Speaking more plainly, if that's how tessellation worked there would be no reason to spend extra time on very high-poly models, you'd just do everything low poly and move the "subdivisions" slider up at the end. Tessellation isn't going to be able to say, intelligently split a block-hand into fingers(and then go on to wrap the texture properly as well!), or turn a flat Half-Life face into a fully-featured(and animated) Half-Life 2 face. Not without the high-poly models also being there as a reference. Tessellation just gives you the stuff in-between.

Comparing this to LOD makes a bit of sense, but I think the point of this is that it can be done dynamically. My understanding of LOD is that the game actually loads a different higher/lower poly model based on distance to the camera. Dynamic Tessellation, as the name suggests, should be able to get you every step in-between.

Regarding more polys vs lighting, I have to both agree and disagree. If you're talking about lighting a 2002 character model with some kind of ultra-realistic lighting engine vs using one of Crysis' character models(face and all, of course), my money goes on the Crysis models looking better every time. If you're talking about lighting say, a street-lamp, or a park-bench or the interior of a hallway, I'd say lighting probably matters more. You can give plenty of depth to a wall or a floor with displacement mapping, but it's tough to make a face look as good that way.

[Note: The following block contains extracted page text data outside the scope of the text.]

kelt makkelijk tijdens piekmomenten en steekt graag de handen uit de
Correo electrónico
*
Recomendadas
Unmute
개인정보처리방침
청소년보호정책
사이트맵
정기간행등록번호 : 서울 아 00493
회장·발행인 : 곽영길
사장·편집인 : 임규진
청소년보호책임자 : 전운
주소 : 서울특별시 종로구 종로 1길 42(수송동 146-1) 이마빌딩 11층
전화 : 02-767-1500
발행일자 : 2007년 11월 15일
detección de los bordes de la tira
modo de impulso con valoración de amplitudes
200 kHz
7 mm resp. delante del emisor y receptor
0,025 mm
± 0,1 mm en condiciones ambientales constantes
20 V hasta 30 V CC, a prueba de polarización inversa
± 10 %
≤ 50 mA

Edit: Just so we're clear, I like what's being shown and what seems to be possible with Dynamic Tessellation. I just want to try and clear up some details about it

If all you have to tessellate is a model, then you are correct, but DX11's tessellation allows more than that. It does actually allow for details to be added. It just isn't automagicly added, it does require input (very similar to bump mapping)

So DX11's tessellation DOES allow for details that don't exist in the source models to be added, so long as there is a height map for those details (see below).

Quote:

Originally Posted by Ratha

The difference between what should be stairs, but are instead a ramp, and what actually are stairs after tessellation bothers me somewhat. Its like they went out of their way to make it look fake, or to say 'look what tessellation can do!' when more than likely 10 times as much time was spent on creating the tessellated stairs, than was spent on the flat ramp 'stairs'

Also, the roof shingles; its somewhat unbelievable that tessellation can turn that model into fairly realistic shingles, i just dont buy it. Either a different base model was used and then further tessellated, or some serious programming went into telling the tessellated object's geometry how to behave which just does not seem likely or possible.

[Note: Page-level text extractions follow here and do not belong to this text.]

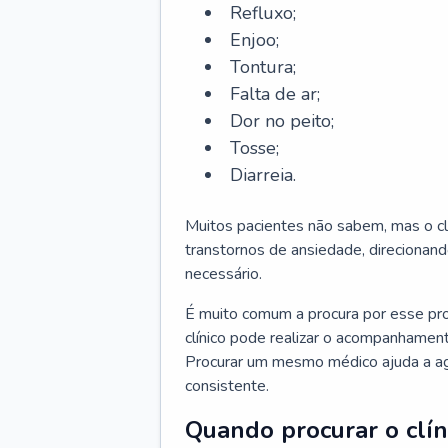
Refluxo;
Enjoo;
Tontura;
Falta de ar;
Dor no peito;
Tosse;
Diarreia.
Muitos pacientes não sabem, mas o cl
transtornos de ansiedade, direcionand
necessário.
É muito comum a procura por esse pr
clínico pode realizar o acompanhament
Procurar um mesmo médico ajuda a agil
consistente.
Quando procurar o clín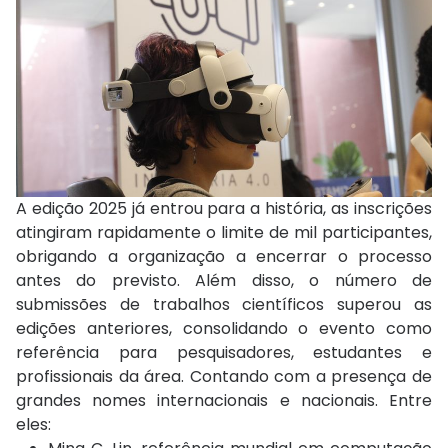
A edição 2025 já entrou para a história, as inscrições
atingiram rapidamente o limite de mil participantes,
obrigando a organização a encerrar o processo
antes do previsto. Além disso, o número de
submissões de trabalhos científicos superou as
edições anteriores, consolidando o evento como
referência para pesquisadores, estudantes e
profissionais da área. Contando com a presença de
grandes nomes internacionais e nacionais. Entre
eles: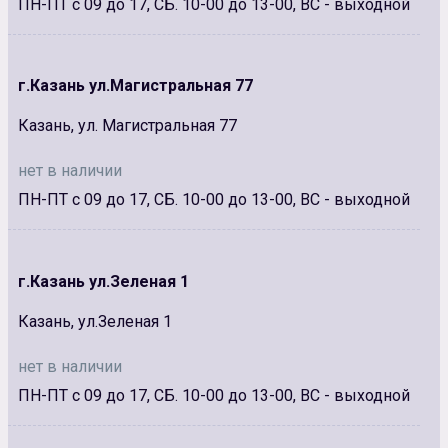
ПН-ПТ с 09 до 17, СБ. 10-00 до 13-00, ВС - выходной
г.Казань ул.Магистральная 77
Казань, ул. Магистральная 77
нет в наличии
ПН-ПТ с 09 до 17, СБ. 10-00 до 13-00, ВС - выходной
г.Казань ул.Зеленая 1
Казань, ул.Зеленая 1
нет в наличии
ПН-ПТ с 09 до 17, СБ. 10-00 до 13-00, ВС - выходной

The images for the most part look good, but that quality isnt free to the user, or the programmers, and using it as a demonstration of 'look what tessellation can do to your image quality' in this case feels like an attempt to be misleading. Could be wrong about it, but if i had to make an educated guess, id say that the tessellation isnt using the original geometry to work off of.

In this case, i think that the tessellation might be being used to add some dynamic feel to the models, such as making the stones look more worn and pitted, but ultimately it only works because of the extra programming and higher quality base model. If i had to guess.

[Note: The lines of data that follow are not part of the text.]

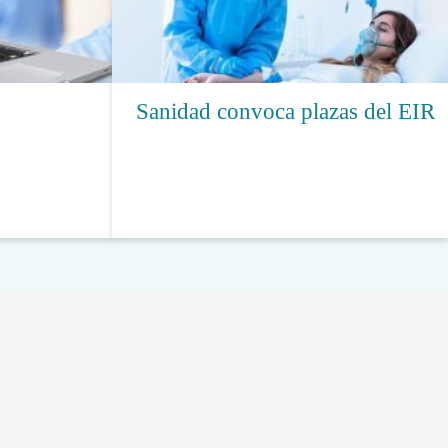
Sanidad convoca plazas del EIR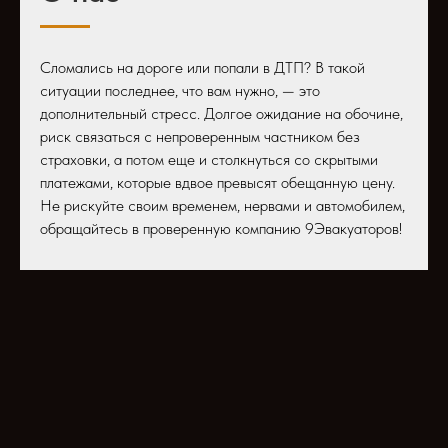
Сломались на дороге или попали в ДТП? В такой
ситуации последнее, что вам нужно, — это
дополнительный стресс. Долгое ожидание на обочине,
риск связаться с непроверенным частником без
страховки, а потом еще и столкнуться со скрытыми
платежами, которые вдвое превысят обещанную цену.
Не рискуйте своим временем, нервами и автомобилем,
обращайтесь в проверенную компанию 9Эвакуаторов!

I highly recommend you look at the DX11 tessellation demo from the DX11 SDK.

Here are some shots I grabbed from the demo. Note, there are *no* models involved whatsoever! Not a single 3d model exists in the source. All that is used to create the tessellated image is the same height map used in bump mapping. This is why tessellation is so cool. Also note the sliders, the number of resulting polygons is highly configurable. It is not just a fixed penalty.